L’auteur François Morin, professeur émérite de sciences économiques et ex-membre du Conseil général de la Banque de France n’y va pas par quatre chemins : « ...le monde est au bord d’une catastrophe économique majeure ».
Originellement, les places boursières servaient à financer les entreprises. Maintenant elles sont devenues des parasites de l’économie réelle.
Selon l’auteur, la double libéralisation, celle des taux de change, survenue en 1971 suite à la rupture avec l’étalon or et celle des taux d’intérêt à long terme suite à l’extrême dérégulation des marchés financiers a ouvert la porte toute grande aux spéculateurs. C’est là la racine du mal, la source des crises financières à répétition : la spéculation.
Que font les politiciens ? Au lieu de s’attaquer aux causes de la crise à savoir cette domination des marchés financiers et les exigences insensées des actionnaires, « les décisions du G20 reviennent à essayer de contrôler l’évolution d’une tumeur au lieu de l’éradiquer » L’auteur explique ainsi leur vénalité : « On ne peut en effet qu’être atterré de la façon dont l’hégémonie de la pensée économique standard s’est imposée progressivement aux responsables politiques »
François Morin dénonce « l’emprise véritablement hégémonique de cette pensée dans le champ intellectuel et institutionnel de la profession. C’est en cela que cette pensée manifeste une dangerosité extrême, écrit-il non seulement dans la discipline en tant que telle, mais aussi in fine pour la société tout entière » et clame l’urgence de « changer le logiciel intellectuel des économistes. »
Certains peuvent se demander comment la pensée néolibérale a pu s’imposer avec autant de force ? L’auteur confirme nos soupçons à savoir qu’elle « bénéficie souvent de soutiens financiers considérables. Et notamment de la part des plus grandes banques ! »

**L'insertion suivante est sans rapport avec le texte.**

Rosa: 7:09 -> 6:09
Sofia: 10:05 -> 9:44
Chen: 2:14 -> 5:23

Entre les marchés financiers et l’État, « le déséquilibre est croissant en faveur de l’oligopole bancaire » [...] « oligopole particulièrement puissant à l’échelle internationale […] qui n’est évidemment soumis ni à un contrôle politique, ni à fortiori à un contrôle démocratique. »
Pour François Morin, l’enjeu principal c’est « la capacité d’accroître la maîtrise de l’économie par le pouvoir politique » Pour ce faire, il propose plusieurs pistes concrètes et intéressantes de solutions. Face à cette domination insensée du monde financier qui a perdu tout contact avec l’économie réelle, un des scénario de sortie de crise « pourrait bien être alors ce monde sans Wall Street. »

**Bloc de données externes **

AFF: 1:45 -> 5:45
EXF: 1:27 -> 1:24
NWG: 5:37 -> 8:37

Afin de bâtir ce monde, l’auteur énonce les grands principes d’action dont celui-ci : « les biens communs de l’humanité comme point de départ du débat démocratique ». La monnaie notamment doit retrouver au plus vite affirme l’auteur, son rôle de bien commun de l’humanité. Il souhaite également une gouvernance mondiale ayant une assise démocratique crédible et solide pour la gestion de l’environnement, la fiscalité et la monnaie. Cette gouvernance devrait s’intégrer à des approches nationales et régionales. Pour l’auteur « des pôles financiers publics seraient d’un apport considérable pour promouvoir à grande échelle la finance solidaire, le commerce équitable et surtout les énergies renouvelables » Il recommande aussi l’ancrage local des activités économiques : "produire là où nous consommons et consommer là ou l’on produit. "
Ce livre, très accessible, ne bénéficiera pas uniquement aux économistes de bonne foi, mais à tous ceux et celles qui sentent bien que ce qui se passe actuellement va carrément à l’envers du bon sens et cherchent une sortie de secours.
Un monde sans Wall Street dresse un saisissant portrait de la situation, tant sur le plan diagnostic que sur celui des actions concrètes afin que l’économie retrouve sa place qui est celle d’un moyen au service du mieux-être collectif. Il apporte de l’espoir aux personnes qui croient qu’un meilleur monde est possible.